*TASK STATEMENT*: Each line from the one containing "rganization." to the end of the data must be copied exactly, the first and last included; no other lines and no pictures belong in the copy.

■ ■ ■ ■ ■ ■ ■

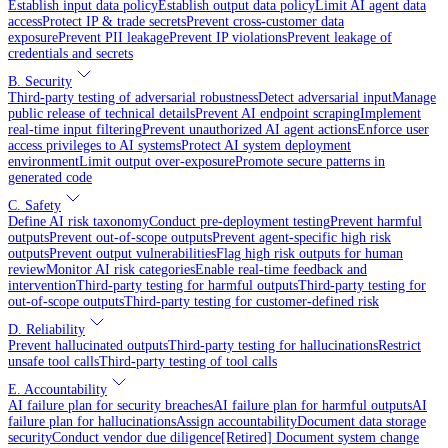
Establish input data policy
Establish output data policy
Limit AI agent data
access
Protect IP & trade secrets
Prevent cross-customer data
exposure
Prevent PII leakage
Prevent IP violations
Prevent leakage of
credentials and secrets
B. Security
Third-party testing of adversarial robustness
Detect adversarial input
Manage
public release of technical details
Prevent AI endpoint scraping
Implement
real-time input filtering
Prevent unauthorized AI agent actions
Enforce user
access privileges to AI systems
Protect AI system deployment
environment
Limit output over-exposure
Promote secure patterns in
generated code
C. Safety
Define AI risk taxonomy
Conduct pre-deployment testing
Prevent harmful
outputs
Prevent out-of-scope outputs
Prevent agent-specific high risk
outputs
Prevent output vulnerabilities
Flag high risk outputs for human
review
Monitor AI risk categories
Enable real-time feedback and
intervention
Third-party testing for harmful outputs
Third-party testing for
out-of-scope outputs
Third-party testing for customer-defined risk
D. Reliability
Prevent hallucinated outputs
Third-party testing for hallucinations
Restrict
unsafe tool calls
Third-party testing of tool calls
E. Accountability
AI failure plan for security breaches
AI failure plan for harmful outputs
AI
failure plan for hallucinations
Assign accountability
Document data storage
security
Conduct vendor due diligence
[Retired] Document system change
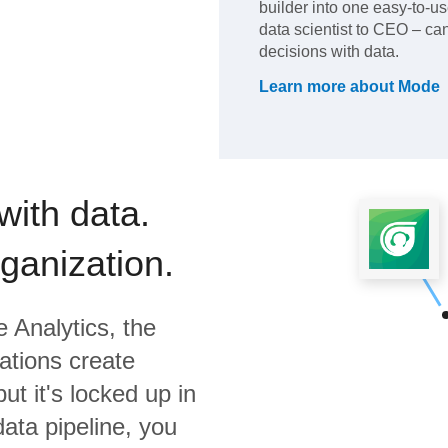
builder into one easy-to-u
data scientist to CEO – c
decisions with data.
Learn more about
Mode
with data.
rganization.
 Analytics,
the
ations create
ut it's locked up in
data pipeline, you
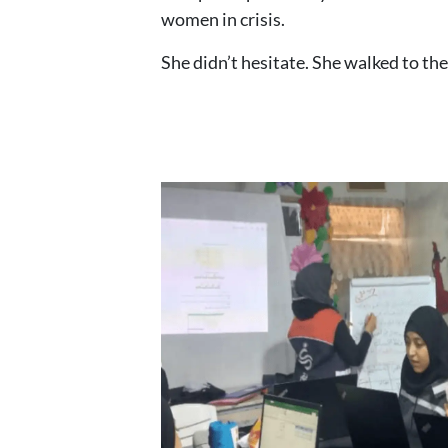
women in crisis.
She didn’t hesitate. She walked to the 
Image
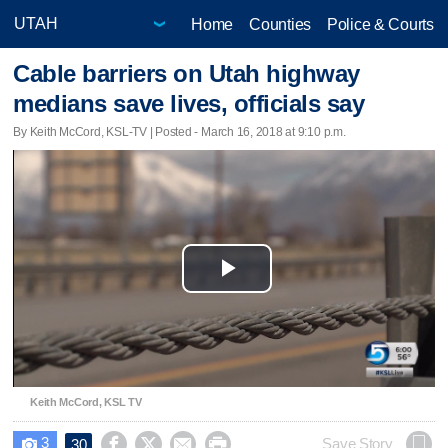
Home
Counties
Police & Courts
Cable barriers on Utah highway
medians save lives, officials say
By Keith McCord, KSL-TV | Posted - March 16, 2018 at 9:10 p.m.
Play
Video
Keith McCord, KSL TV
3




Save Story
30

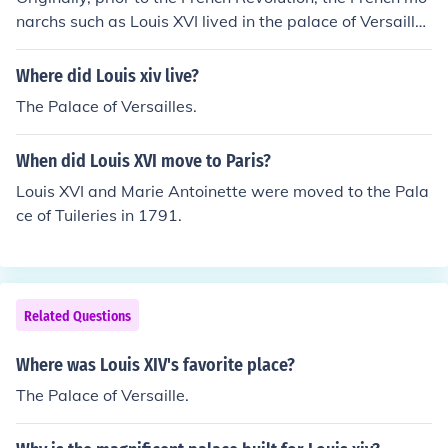
narchs such as Louis XVI lived in the palace of Versaille
s.
Where did Louis xiv live?
The Palace of Versailles.
When did Louis XVI move to Paris?
Louis XVI and Marie Antoinette were moved to the Pala
ce of Tuileries in 1791.
Related Questions
Where was Louis XIV's favorite place?
The Palace of Versaille.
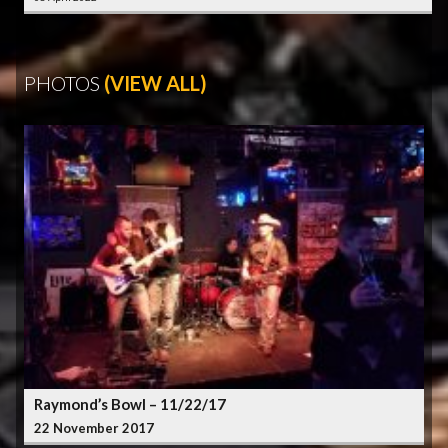
PHOTOS
(VIEW ALL)
Raymond’s Bowl – 11/22/17
22 November 2017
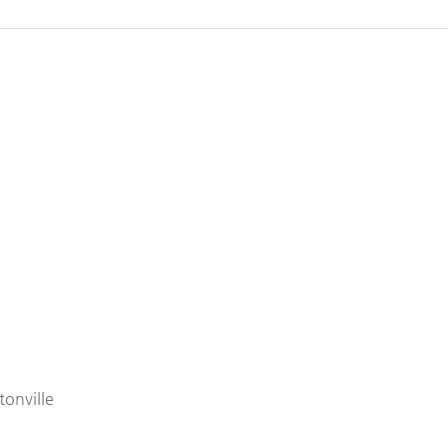
tonville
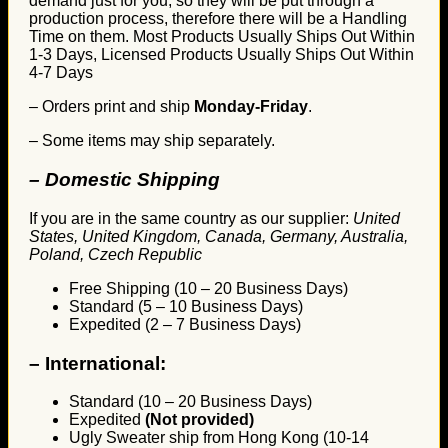
demand just for you, so they will be put through a
production process, therefore there will be a Handling
Time on them. Most Products Usually Ships Out Within
1-3 Days, Licensed Products Usually Ships Out Within
4-7 Days
– Orders print and ship
Monday-Friday
.
– Some items may ship separately.
– Domestic Shipping
If you are in the same country as our supplier:
United
States, United Kingdom, Canada, Germany, Australia,
Poland, Czech Republic
Free Shipping (10 – 20 Business Days)
Standard (5 – 10 Business Days)
Expedited (2 – 7 Business Days)
–
International:
Standard (10 – 20 Business Days)
Expedited
(Not provided)
Ugly Sweater ship from Hong Kong (10-14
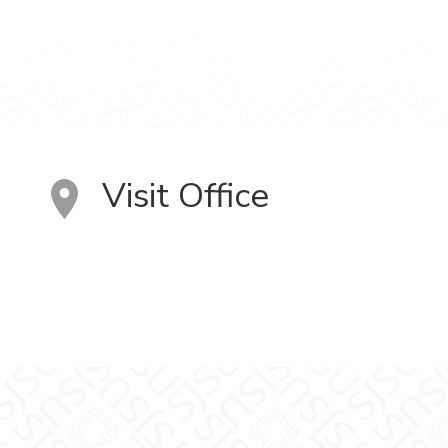
Visit Office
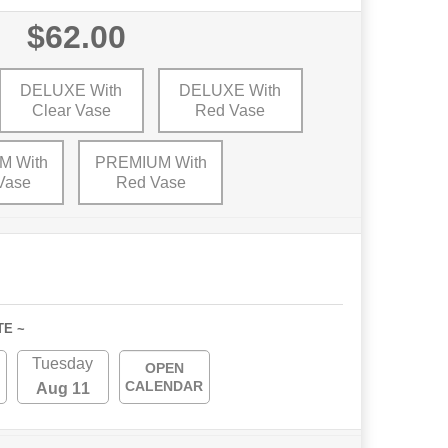
$62.00
DELUXE With
DELUXE With
Clear Vase
Red Vase
M With
PREMIUM With
Vase
Red Vase
TE ~
Tuesday
OPEN
CALENDAR
Aug 11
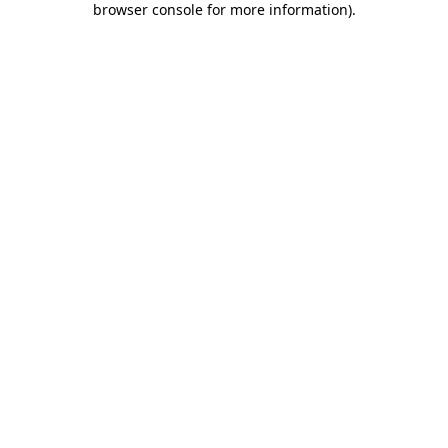
browser console for more information)
.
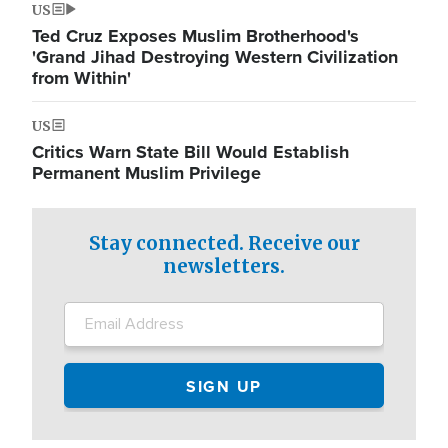
US
Ted Cruz Exposes Muslim Brotherhood's
'Grand Jihad Destroying Western Civilization
from Within'
US
Critics Warn State Bill Would Establish
Permanent Muslim Privilege
Stay connected. Receive our
newsletters.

■ ■ ■ ■ ■ ■ ■

*EXERCISE RESULT*:
rganization.
 Analytics,
the
ations create
ut it's locked up in
data pipeline, you
women in crisis.
She didn’t hesitate. She walked to the 
Image
Home
Counties
Police & Courts
Cable barriers on Utah highway
medians save lives, officials say
By Keith McCord, KSL-TV | Posted - March 16, 2018 at 9:10 p.m.
Play
Video
Keith McCord, KSL TV
3




Save Story
30

narchs such as Louis XVI lived in the palace of Versaille
s.
Where did Louis xiv live?
The Palace of Versailles.
When did Louis XVI move to Paris?
Louis XVI and Marie Antoinette were moved to the Pala
ce of Tuileries in 1791.
Related Questions
Where was Louis XIV's favorite place?
The Palace of Versaille.
PHOTOS
(VIEW ALL)
Raymond’s Bowl – 11/22/17
22 November 2017
tonville
demand just for you, so they will be put through a
production process, therefore there will be a Handling
Time on them. Most Products Usually Ships Out Within
1-3 Days, Licensed Products Usually Ships Out Within
4-7 Days
– Orders print and ship
Monday-Friday
.
– Some items may ship separately.
– Domestic Shipping
If you are in the same country as our supplier:
United
States, United Kingdom, Canada, Germany, Australia,
Poland, Czech Republic
Free Shipping (10 – 20 Business Days)
Standard (5 – 10 Business Days)
Expedited (2 – 7 Business Days)
–
International:
Standard (10 – 20 Business Days)
Expedited
(Not provided)
Ugly Sweater ship from Hong Kong (10-14
Visit Office
$62.00
DELUXE With
DELUXE With
Clear Vase
Red Vase
M With
PREMIUM With
Vase
Red Vase
TE ~
Tuesday
OPEN
CALENDAR
Aug 11
browser console for more information)
.
US
Ted Cruz Exposes Muslim Brotherhood's
'Grand Jihad Destroying Western Civilization
from Within'
US
Critics Warn State Bill Would Establish
Permanent Muslim Privilege
Stay connected. Receive our
newsletters.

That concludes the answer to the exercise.